How Does InfluxDB 3 Query Data in Real-Time?

Navigate to:

InfluxDB 3 builds on open-source technologies—Flight, DataFusion, Arrow, and Parquet—but even if a developer made their own time series database using the same technologies, they would not be able to replicate InfluxDB 3. The FDAP stack provides many of the building blocks required for a high-performance database, such as the fast, multi-threaded, streaming, columnar execution engine that defines InfluxDB 3. However, it does not include all the low latency and time series specializations used in InfluxDB 3. The specialized parts include a custom ingester and compactor to quickly organize incoming data for querying, optimized file organization for time series, and specialized caches that allow users to see and analyze data in real-time.

Real-time analytics

What is real-time analytics, and why is it so important for time series data? Real-time analytics for time series refers to the process of analyzing and extracting insights from time-stamped data immediately after it is ingested, with minimal latency. It empowers quick decision-making through immediate trend, anomaly, and event detection. Real-time analytics enables organizations to monitor and respond to events as they happen. Any latency during data ingestion will increase the time between incident and intervention, staking time to a process where milliseconds matter.

Real-time analytics and InfluxDB 3

InfluxDB 3’s high-performance analytics are supported by a combination of the custom ingester, compactor, catalog, caching and custom file organization that underpin the database. These three components work in tandem to deliver speed and efficiency.

Before diving into the ingester, let’s discuss the technology. As mentioned earlier, InfluxDB 3 is built on the FDAP stack—Flight, DataFusion, Arrow, and Parquet—which significantly enhances query performance. In addition to the custom engineering done by InfluxDB’s engineering teams, these technologies form a strong foundation for fast querying of historical data. The custom engineering includes upstream contributions to DataFusion itself and InfluxDB 3.

What is the FDAP stack?

The Foundation: DataFusion, the Query Engine

DataFusion is an open source query execution framework written in Rust that efficiently processes large-scale data. It offers a modern SQL interface for querying data, supports multiple data sources, and includes features like distributed query execution and vectorized processing for high performance. As part of the Apache Arrow ecosystem, DataFusion integrates seamlessly with Arrow’s in-memory columnar format and works natively with Parquet files. This compatibility enables fast and efficient analytics on large datasets stored in columnar formats and makes DataFusion ideal for analytics, ETL pipelines, and big data processing.
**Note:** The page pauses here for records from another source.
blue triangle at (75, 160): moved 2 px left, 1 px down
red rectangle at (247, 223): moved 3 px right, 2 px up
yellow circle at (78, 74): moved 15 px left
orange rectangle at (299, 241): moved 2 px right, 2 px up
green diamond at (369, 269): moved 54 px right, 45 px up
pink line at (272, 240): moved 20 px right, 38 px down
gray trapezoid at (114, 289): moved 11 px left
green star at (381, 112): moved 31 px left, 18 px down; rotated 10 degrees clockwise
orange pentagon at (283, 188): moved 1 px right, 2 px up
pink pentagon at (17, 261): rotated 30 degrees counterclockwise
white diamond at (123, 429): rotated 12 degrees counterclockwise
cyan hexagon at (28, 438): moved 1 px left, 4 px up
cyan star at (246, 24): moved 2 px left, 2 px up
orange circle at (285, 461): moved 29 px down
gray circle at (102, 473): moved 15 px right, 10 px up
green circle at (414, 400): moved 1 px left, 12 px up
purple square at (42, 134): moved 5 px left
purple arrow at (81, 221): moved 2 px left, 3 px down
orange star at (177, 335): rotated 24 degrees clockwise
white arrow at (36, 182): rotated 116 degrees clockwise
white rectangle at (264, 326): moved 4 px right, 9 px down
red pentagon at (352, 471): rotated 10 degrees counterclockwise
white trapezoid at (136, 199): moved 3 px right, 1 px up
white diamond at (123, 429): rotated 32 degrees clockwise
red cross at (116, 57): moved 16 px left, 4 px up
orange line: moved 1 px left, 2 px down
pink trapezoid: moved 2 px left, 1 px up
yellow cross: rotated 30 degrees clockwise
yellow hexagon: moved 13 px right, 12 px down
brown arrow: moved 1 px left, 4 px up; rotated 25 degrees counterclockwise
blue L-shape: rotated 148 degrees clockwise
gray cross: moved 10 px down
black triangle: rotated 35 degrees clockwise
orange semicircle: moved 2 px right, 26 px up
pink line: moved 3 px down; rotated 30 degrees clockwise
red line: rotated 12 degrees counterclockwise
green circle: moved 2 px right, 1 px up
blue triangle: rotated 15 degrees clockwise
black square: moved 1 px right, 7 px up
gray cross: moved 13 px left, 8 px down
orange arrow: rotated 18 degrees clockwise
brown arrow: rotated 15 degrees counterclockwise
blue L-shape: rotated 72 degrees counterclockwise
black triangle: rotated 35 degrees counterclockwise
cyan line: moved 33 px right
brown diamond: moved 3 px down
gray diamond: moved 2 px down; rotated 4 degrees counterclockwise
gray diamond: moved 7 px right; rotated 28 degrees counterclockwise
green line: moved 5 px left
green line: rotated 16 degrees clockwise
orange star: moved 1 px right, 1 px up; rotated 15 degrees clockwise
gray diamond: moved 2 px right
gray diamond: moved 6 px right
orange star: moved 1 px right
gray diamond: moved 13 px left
DataFusion uses Arrow as its in-memory format and can read Parquet, along with many other file formats. DataFusion is considered a high-level library, while Arrow and Parquet are lower-level libraries that provide more control over data storage and system performance. High-level libraries offer simplified interfaces to perform specific tasks, abstracting away complexity, while low-level libraries allow more detailed customization at the cost of requiring more technical expertise. Part of DataFusion’s speed comes from building on top of the foundation that Arrow and Parquet provide.

InfluxData’s contribution to DataFusion

Although DataFusion supports various data sources, it wasn’t originally designed with time series data in mind. When InfluxDB adopted DataFusion, InfluxData engineers played a crucial role in adding the relevant extension APIs needed to build an optimized query engine for time series data. These upstream contributions have significantly boosted DataFusion’s performance, recently making it the fastest engine for querying Apache Parquet files. InfluxData added several time series-specific optimizations through DataFusion’s extension mechanisms, making it more suitable for real-time, high-performance queries on time series data.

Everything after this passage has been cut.